= Required action =
Whenever a line below includes the word "обеспечению", copy that line.

(Records from a collection)
BEGIN
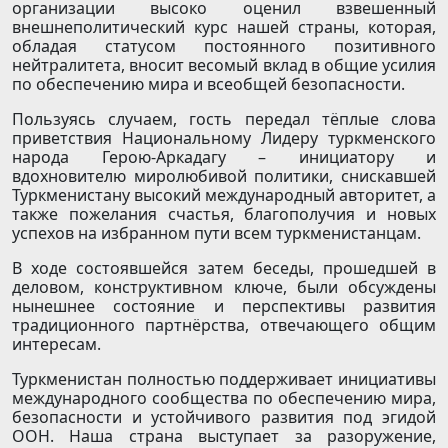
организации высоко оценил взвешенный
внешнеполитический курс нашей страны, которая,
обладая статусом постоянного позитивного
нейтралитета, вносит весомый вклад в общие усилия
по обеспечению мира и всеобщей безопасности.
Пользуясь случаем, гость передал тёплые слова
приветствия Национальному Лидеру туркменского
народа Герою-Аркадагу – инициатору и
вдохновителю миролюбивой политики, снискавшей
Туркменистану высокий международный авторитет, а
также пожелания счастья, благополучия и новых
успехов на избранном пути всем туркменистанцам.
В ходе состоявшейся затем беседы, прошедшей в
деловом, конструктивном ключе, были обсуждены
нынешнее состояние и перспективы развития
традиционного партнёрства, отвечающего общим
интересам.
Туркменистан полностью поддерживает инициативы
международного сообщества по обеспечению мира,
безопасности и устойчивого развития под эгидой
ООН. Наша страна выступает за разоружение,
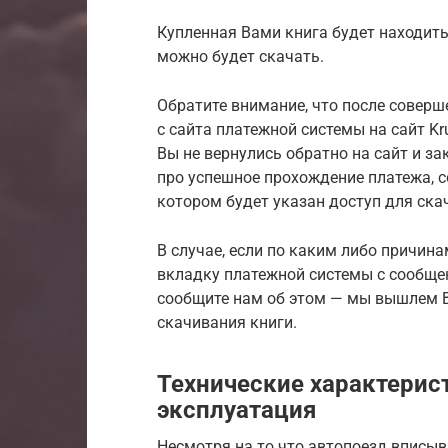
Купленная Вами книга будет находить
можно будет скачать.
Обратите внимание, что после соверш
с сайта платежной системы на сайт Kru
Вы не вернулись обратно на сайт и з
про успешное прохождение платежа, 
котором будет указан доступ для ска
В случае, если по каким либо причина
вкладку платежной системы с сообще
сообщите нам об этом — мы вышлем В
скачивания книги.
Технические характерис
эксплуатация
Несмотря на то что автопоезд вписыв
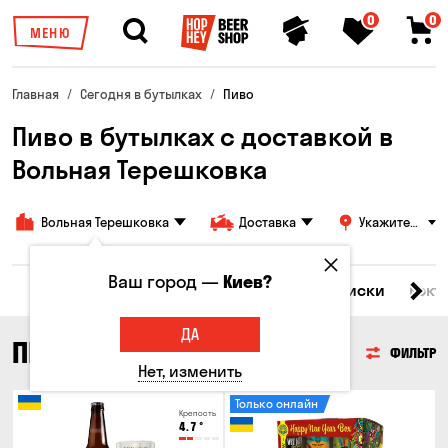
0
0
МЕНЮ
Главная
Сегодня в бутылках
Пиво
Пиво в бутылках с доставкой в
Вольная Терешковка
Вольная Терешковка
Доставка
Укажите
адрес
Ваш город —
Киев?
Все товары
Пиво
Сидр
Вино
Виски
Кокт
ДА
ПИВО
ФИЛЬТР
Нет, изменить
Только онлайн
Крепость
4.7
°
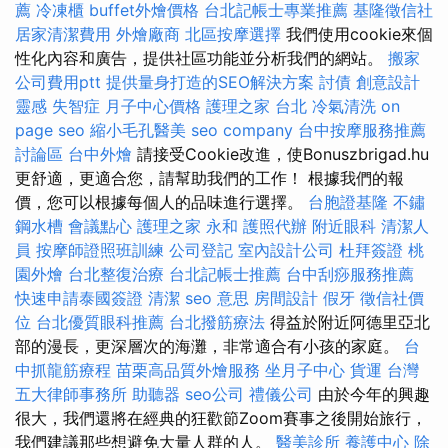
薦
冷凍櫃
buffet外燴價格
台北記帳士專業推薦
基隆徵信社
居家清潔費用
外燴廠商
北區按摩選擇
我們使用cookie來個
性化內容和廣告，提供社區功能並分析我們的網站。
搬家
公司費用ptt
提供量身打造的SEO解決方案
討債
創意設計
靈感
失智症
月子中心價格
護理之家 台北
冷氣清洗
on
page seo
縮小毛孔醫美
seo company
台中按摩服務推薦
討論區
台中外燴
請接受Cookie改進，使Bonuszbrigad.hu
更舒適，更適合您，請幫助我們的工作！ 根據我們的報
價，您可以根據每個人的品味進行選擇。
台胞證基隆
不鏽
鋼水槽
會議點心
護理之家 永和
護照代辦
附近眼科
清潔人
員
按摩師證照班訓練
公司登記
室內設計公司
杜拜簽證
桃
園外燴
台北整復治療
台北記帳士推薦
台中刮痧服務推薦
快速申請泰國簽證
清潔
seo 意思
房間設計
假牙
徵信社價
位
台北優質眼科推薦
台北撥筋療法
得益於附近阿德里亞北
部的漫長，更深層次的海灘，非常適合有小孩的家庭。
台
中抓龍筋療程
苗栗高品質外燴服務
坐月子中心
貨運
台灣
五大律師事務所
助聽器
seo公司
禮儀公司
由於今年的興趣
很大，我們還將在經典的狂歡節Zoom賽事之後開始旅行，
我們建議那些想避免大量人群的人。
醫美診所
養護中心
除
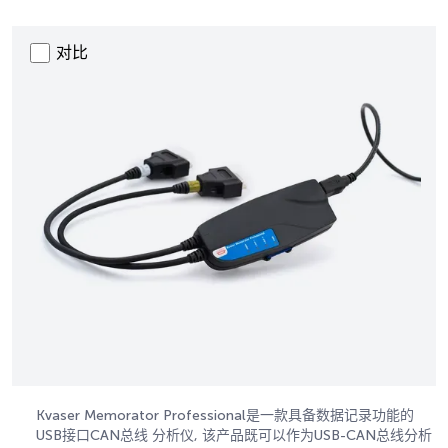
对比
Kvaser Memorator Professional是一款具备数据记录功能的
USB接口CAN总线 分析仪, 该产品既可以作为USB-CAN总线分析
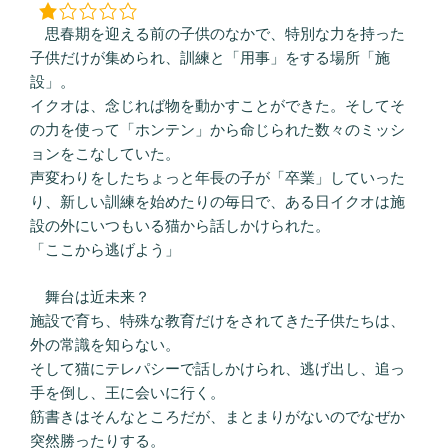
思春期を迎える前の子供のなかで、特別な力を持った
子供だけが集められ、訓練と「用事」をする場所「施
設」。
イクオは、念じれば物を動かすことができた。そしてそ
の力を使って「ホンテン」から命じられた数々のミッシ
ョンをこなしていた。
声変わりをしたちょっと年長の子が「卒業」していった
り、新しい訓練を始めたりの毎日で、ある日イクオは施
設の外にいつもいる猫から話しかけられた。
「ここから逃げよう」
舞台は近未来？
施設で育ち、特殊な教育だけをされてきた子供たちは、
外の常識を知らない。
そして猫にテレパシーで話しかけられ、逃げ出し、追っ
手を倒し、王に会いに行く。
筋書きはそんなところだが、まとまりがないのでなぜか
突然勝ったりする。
END
= Solution =
по обеспечению мира и всеобщей безопасности.
международного сообщества по обеспечению мира,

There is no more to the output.